In This Corner of the World: An Immersive Account of Humane Survival
October 2018
The lights dim. The chatter that bubbled around me softens to a hush, then silence. Slowly, the screen opens, blurry like blinking eyes, to a faded seaside landscape blooming in muted greens, blues, browns, and pinks. As I take in the scene, the clear voice of a young girl speaks out in Japanese over the calls of birds and the rumblings of the ocean.
The scene I’m describing is what greets you when you let yourself experience In This Corner of the World, a beautiful and critically acclaimed Japanese hand-drawn animated film co-written and directed by Sunao Katabuchi and based off a manga by Fumiyo Kono. The film opens in 1933 in Eba, a small seaside town in pre-atomic-bomb Hiroshima City, and follows 13 years of the life of a young girl named Suzu. Suzu is quickly established as a bright and creative girl; heartfelt, delicate scenes show her drawing stories for her younger sister, or painting the white-tipped waves of the ocean as if they were rabbits hopping into the distance.
Through the pastel colours and dream-like animation, her childhood seems to pass all-too quickly. Soon it is 1944, Suzu is 18, and a man who she met briefly in her youth has come to ask her hand in marriage. Suzu accepts his proposal and moves out of her family home to the home of her new husband, Kure, a naval town 15 miles away. The rest of the film follows Suzu as she navigates her life amidst a new family and the growing threat of U.S. air raids. It’s a film of supple domestic snapshots interspaced by the echoing thunderclaps of bombs; a narrative of how the normal and everyday shifts to accommodate the reality of war.
The inevitability of the devastation of August 6, 1945, constantly looms on the horizon of the film, much like the giant warships docked in Kure harbor. It tinges every smile or comedic moment with shades of gray. In the end Katabuchi shows only one scene of Hiroshima on that day; that of a young girl clinging onto the skeletal, decomposing corpse of her mother. The clip is short, but intense; the vivid reds, blacks, and grays a contrast against the subtle palette of the rest of the film. It is the only truly grotesque scene in the film, and that is part of what makes it so devastating.

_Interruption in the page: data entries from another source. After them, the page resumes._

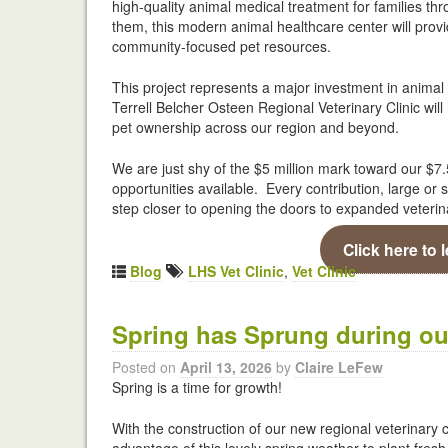
high-quality animal medical treatment for families t
them, this modern animal healthcare center will prov
community-focused pet resources.
This project represents a major investment in animal
Terrell Belcher Osteen Regional Veterinary Clinic wil
pet ownership across our region and beyond.
We are just shy of the $5 million mark toward our $7
opportunities available. Every contribution, large o
step closer to opening the doors to expanded veterin
Click here to 
Blog
LHS Vet Clinic
,
Vet Clinic
Spring has Sprung during our
Posted on
April 13, 2026
by
Claire LeFew
Spring is a time for growth!
With the construction of our new regional veterinary 
advantage of this lovely spring weather to plant fresh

In This Corner of the World feels like a dream that slowly transitions into a nightmare, only for you to realize you’re safe in bed. Suzu is a kind, positive girl that never leans too close to annoying. She experiences happiness, pain, and intense loss, but through her relationships and sheer will, finds a way to persist through it all. In the end she emerges not unchanged, but unbeaten. The other characters in her life – her husband, Shusaku; his widowed sister, Keiko; and her daughter, Harumi – are also well developed. Though their expressions can sometimes be exaggerated, their feelings and the silence between their interactions err unnervingly close to real. Katabuchi delivers the essence of all the characters, even when screen-time falls short.
That is what this film feels like; the essence of a story. It comes with no fluff or unnecessary drama. It’s unrelentingly subtle, until, suddenly and without mercy, it’s not. The emotions of the characters mimic the explosions that rattle their skies. Like a long, drawn out epiphany, the movie is scattered with small revelations that drive you, faster and faster, to the end. Suzu acts like a pillar of strength for most of the movie, and when she finally breaks down and cries it feels as though she tears down the very foundations of the story with her. Like all the weight has suddenly and irrevocably collapsed.
Then, silence. The closing sequence dawns on you, warm and slow, with a reminder that despite all the heartbreak, humankind has an unsurpassed gift for moving forward.
Corner is not a perfect film. It can sometimes feel erratic, or slow, and occasionally the animation doesn’t feel representative of the tone. But in the end, it is a pleasure to watch, and in my opinion, worthy of all the awards it has won.